O livro em si tem pouca comunicação entre os personagens, que, em meu ver, não se falavam muito devido a luta diária para sobreviver na seca. A história começa quando os cinco membros da familia: Sinhá Vitoria, Fabiano, a cachorrinha Baleia e o Filho mais velho e o mais novo (cujos nomes não são ditos no livro), procuram alguma sombra no meio da seca, famintos e cansados. Por sorte acham um pequeno sitio, onde moram de favor e ,em troca, Fabiano se oferece a ser Vaqueiro do local para o proprietário.
Durante todo o livro, é perceptível o sofrer dessa familia, sendo eles submetidos a fome, escassez de água, desprezo e enganação, tornando o enredo um baque para o mundo literário idealizado que a maioria consome.
"...mas como vivia em terra alheia, cuidava de animais alheios, descobria-se, encolhia-se na presença dos brancos e julgava-se cabra. Olhou em torno, com receio de que, fora os meninos, alguém tivesse percebido a frase imprudente.
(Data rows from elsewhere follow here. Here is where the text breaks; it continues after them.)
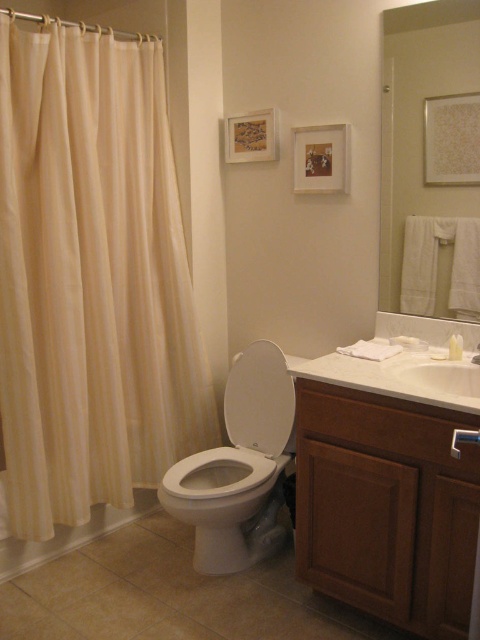 Between beige sheer curtain at left and white glossy sink at center, which one appears on the right side from the viewer's perspective?

white glossy sink at center

Find the location of `beige sheer curtain at left`. beige sheer curtain at left is located at coordinates (91, 280).

The height and width of the screenshot is (640, 480). Find the location of `beige sheer curtain at left`. beige sheer curtain at left is located at coordinates (91, 280).

Does white glossy toilet bowl at center have a greater width compared to white glossy bathtub at lower left?

Yes.

Is white glossy toilet bowl at center taller than white glossy bathtub at lower left?

Yes.

At what (x,y) coordinates should I click in order to perform the action: click on white glossy toilet bowl at center. Please return your answer as a coordinate pair (x, y). The height and width of the screenshot is (640, 480). Looking at the image, I should click on (239, 468).

Is white glossy toilet bowl at center behind white glossy sink at center?

Yes, it is.

In order to click on white glossy toilet bowl at center in this screenshot , I will do `click(239, 468)`.

Identify the location of white glossy toilet bowl at center. The image size is (480, 640). (239, 468).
Corrigiu-a murmurando:
— Você é um bicho, Fabiano."
O trecho acima mostra Fabiano se autodenominando de ´bicho´. Isso nos mostra que Fabiano passava por uma insegurança habitacional, morava de favor e, por esse motivo, era um bicho, pois era incerto quando iria possuir ou não uma moradia digna para o conforto de seus filhos e sua mulher.
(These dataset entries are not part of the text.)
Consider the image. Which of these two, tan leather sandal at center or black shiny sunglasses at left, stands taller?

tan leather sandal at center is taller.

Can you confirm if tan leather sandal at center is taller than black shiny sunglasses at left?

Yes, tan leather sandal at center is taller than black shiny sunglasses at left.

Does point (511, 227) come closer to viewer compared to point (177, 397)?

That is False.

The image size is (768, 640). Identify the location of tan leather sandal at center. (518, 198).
Fabiano sonhava em dar uma vida digna para sua familia; Sinhá Vitória sonhava em ter uma cama igual a do Seu Tomás da Bolandeira, pois dormiam desconfortavelmente em uma cama de taipo; O Filho mais velho era muito interessado em palavras, e o Mais novo queria ser vaqueiro igual o pai; Baleia sonhava em um mundo cheio de preás, os quais poderiam encher sua barriga esquelética.
E durante todo o livro é assim, uma familia esperançosa tentando sobreviver à seca e a fome, com sonhos e desejos igual todo ser humano, porém, sem o direito basico de uma alimentação garantida e uma vida digna.
“Pois não estava vendo que ele era de carne e osso? Tinha obrigações de trabalhar para os outros, naturalmente, conheciam o seu lugar. Bem. Nascera com esse destino, ninguém tinha culpa de ter nascido com um destino ruim. O que fazer? Você poderia mudar uma espécie? Se você dissesse que era possível melhorar a situação, espantar-se-ia. Tinha vindo ao mundo para amansar brabo, curar feridas com rezas, retornar cerca de inverno a verão. Era sina. O pai vivera assim, o avô também. E para trás não existia família. Cortar mandacaru, ensebar látegos — aquilo estava no sangue. Conformava-se, não pretendia mais nada. Se você dissesse o que era dele, estava certo. Não davam. Era um infeliz, era como um cachorro, só recebia ossos. Por que seria que os homens ricos ainda lhe tomavam uma parte dos ossos? Fazia até nojo pessoas importantes se ocuparem com porcarias semelhantes.”